Now, let’s see how uploading the user data works!

We define 2 boolean variables called pinningMetadata and mintingToken that we will update according to the result of the different steps of the upload to give some visual feedback to the users in the UI. Because we are not using a traditional form, we must build the form data manually. After instantiating a new FormData, we use the append method to add the different details of the form, the picture, the title, the description, and the creator of the NFT.

Once the form is ready, we can use the Fetch API to make a POST request to the /mint endpoint of our server app. The request should include the required headers and the form in the body. The response from the server will include the hash for the picture and the hash for the metadata:

When the response comes, we can convert it to a usable JS object with the json method. We check that the status property is 200 and that the metadataHash and imageHash properties exist. If that’s the case, we can switch the UI from “pinning” to “minting” and send the transaction to the blockchain to save the NFT metadata:

This is a regular contract call. You create an instance of the contract by calling Tezos.wallet.at(contractAddress), then you call the mint entrypoint in the contract.methods property. Because the entrypoint expects bytes, we have to convert the IPFS hash into bytes without forgetting to prefix ipfs:// to make it valid. We pass the userAddress at the same time to identify the owner of the NFT in the contract. After the NFT is minted and the minting is confirmed, we save the data of the NFT into newNft to have it displayed in the interface, we reset the files, title, and description variables to give the opportunity to the user to mint another NFT and we refresh the list of NFTs owned by the user by querying them (this is not absolutely necessary but getting up-to-date data from the contract never hurts).

Now, the NFT has been successfully minted, its metadata is pinned on the IPFS and it is available to the world 🥳

Suggested improvements

The purpose of this tutorial is to build a simple NFT platform and introduce some concepts related to creating and minting NFTs, in general, and specifically on the Tezos blockchain. Here are a few additional features and design considerations you would like to take into account for a fully-featured NFT app:

  • Generate the IPFS hashes client-side first before pinning them: a failed transaction and other worst-case scenarios may leave unused content pinned into your Pinata account, to avoid this, you can spin up an IPFS node in the client browser, pin the data, mint the NFT and then pin it to your Pinata account
  • Add a burn endpoint: right now, your users can only create tokens, but you could also allow them to delete their NFTs
  • Display other NFTs of the platform in the front-end interface
  • Add a fee to mint new NFTs: when sending a call to the mint entrypoint, add .send({ amount: fee }) to monetize your service.

If you want to get your hands dirty, you can also improve the contract. You can add a marketplace to the contract where NFT creators can sell their artwork, you can implement royalties every time an NFT is sold, you can track the sales and their amount and create a “reputation” system for the artists, etc., the possibilities are endless!

Conclusion

This tutorial introduced a lot of information about NFTs.
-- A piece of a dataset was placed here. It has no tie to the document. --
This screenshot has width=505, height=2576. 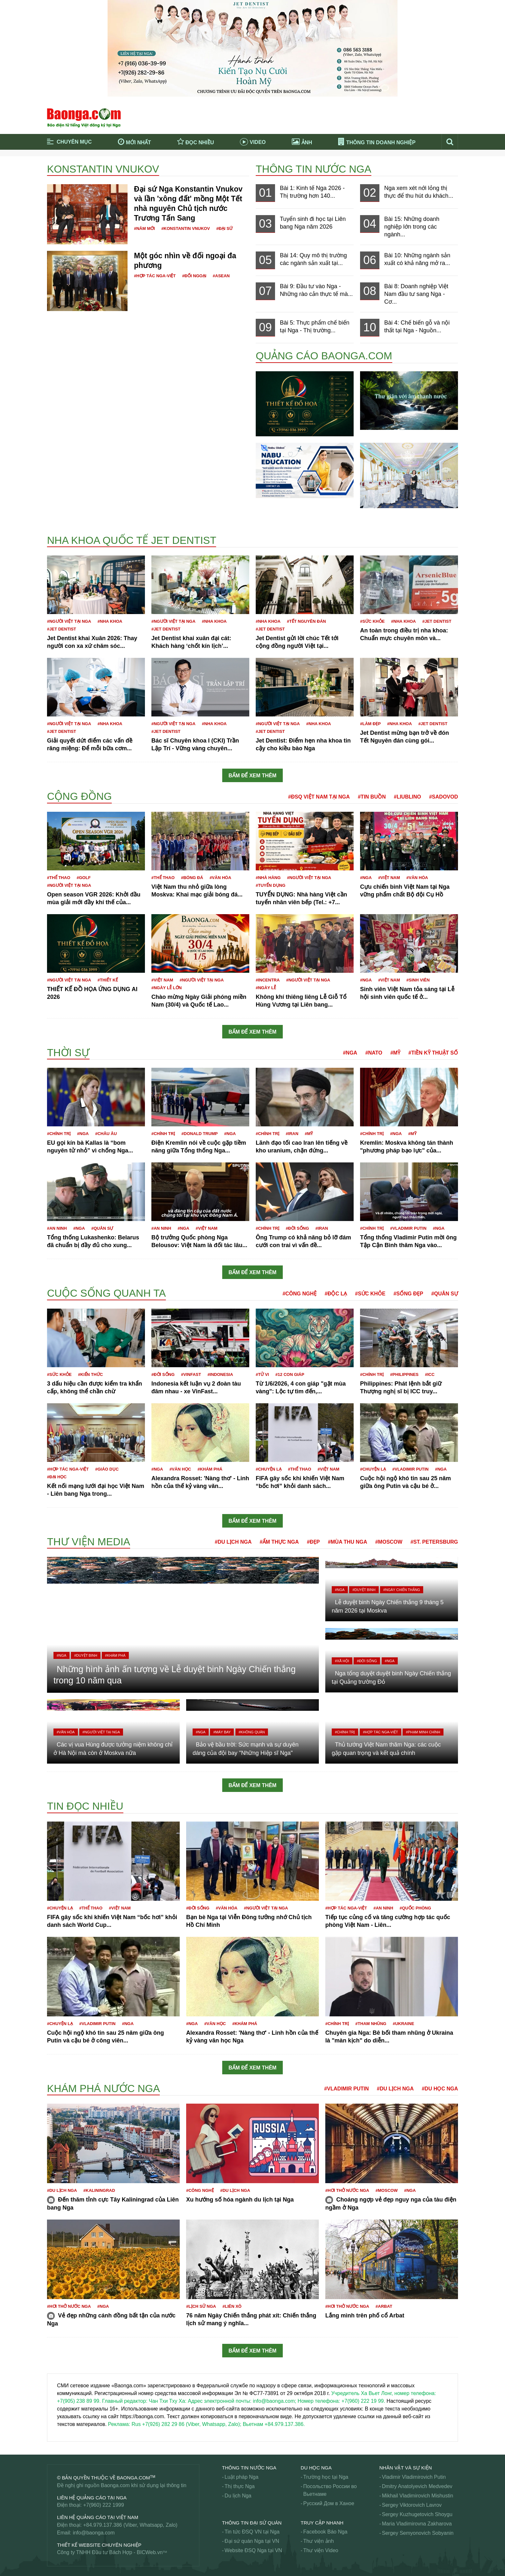 What do you see at coordinates (90, 1374) in the screenshot?
I see `#Kiến thức` at bounding box center [90, 1374]. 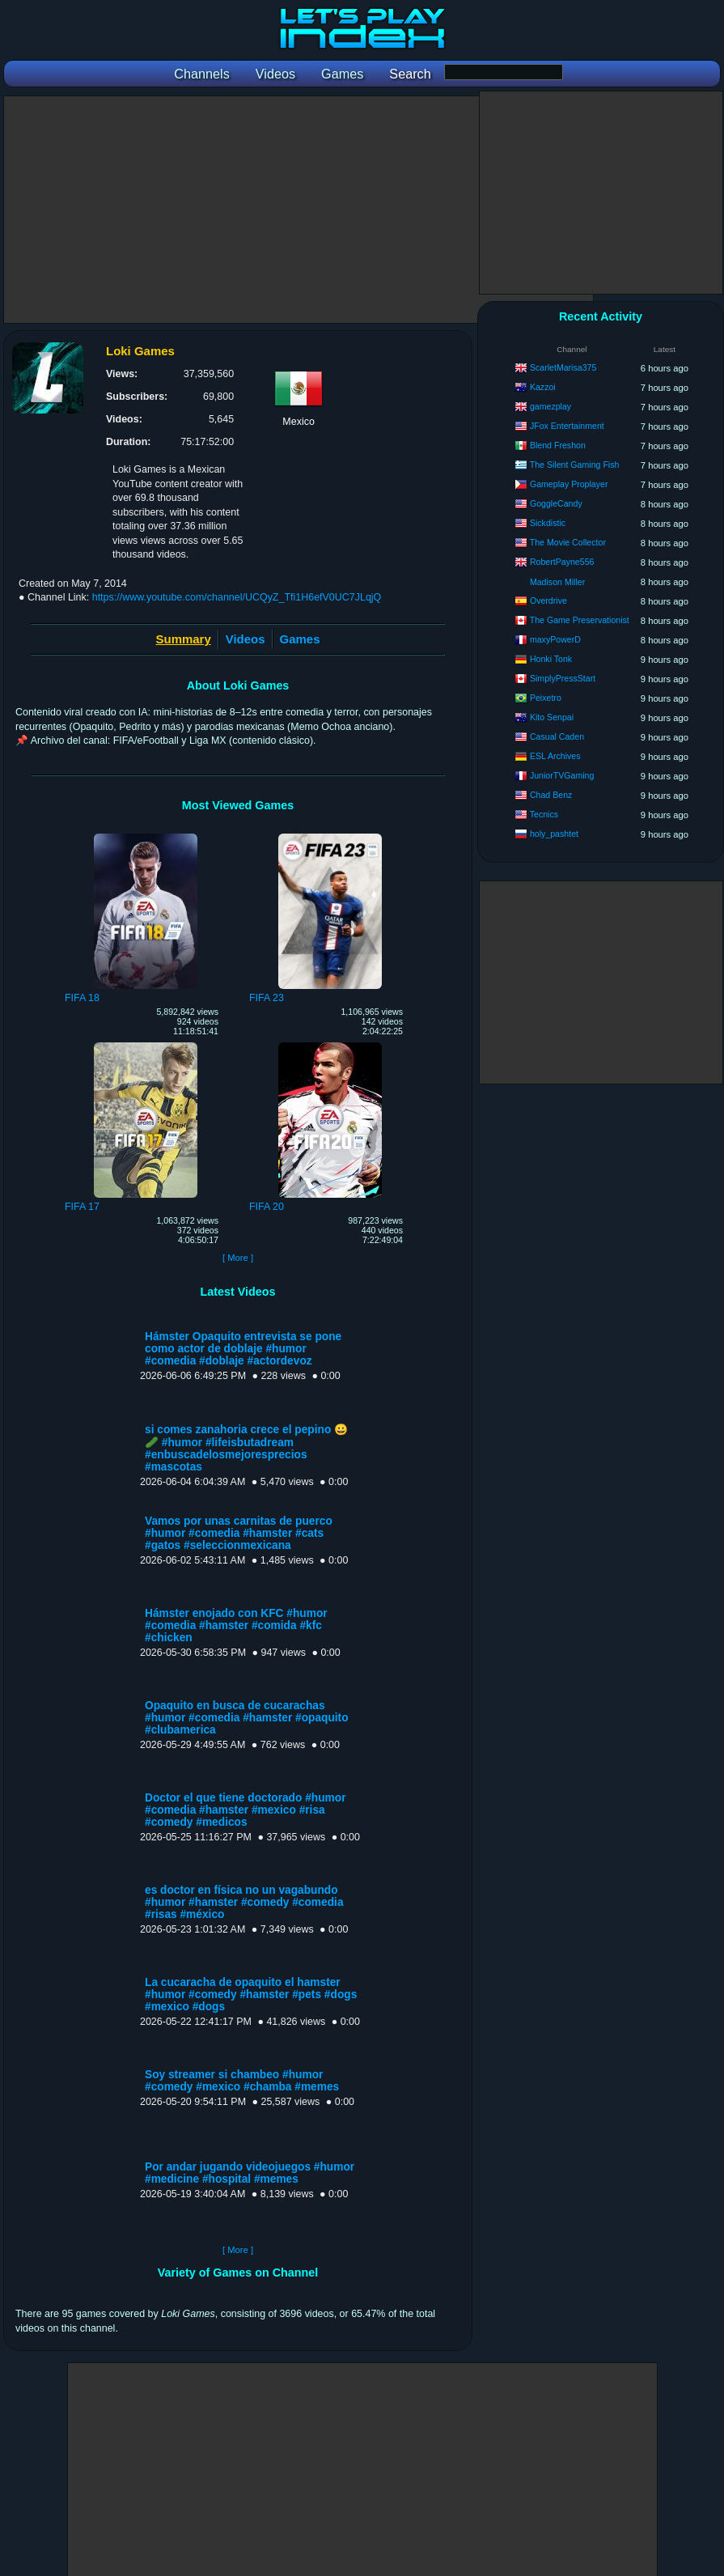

You learned about the 3 different parts that make up an NFT platform: the contract that records the NFT ids and a link to their associated metadata, the backend that securely builds the metadata and pins it to the IPFS, and the frontend that collects the picture and the related information from the user before minting the NFT. These 3 elements work in concert to receive the user’s input, process it, format it, save it on the IPFS, and record it on the Tezos blockchain.

These 3 parts of the minting and pinning process require 3 tools that are the cornerstones of building NFT platforms on Tezos: a smart contract language like Ligo to write the smart contract, an IPFS pinning service like Pinata to easily save data to the IPFS, and a JavaScript library like Taquito to let the users interact with the smart contract. This is everything you need to build yourself the next Hic et Nunc!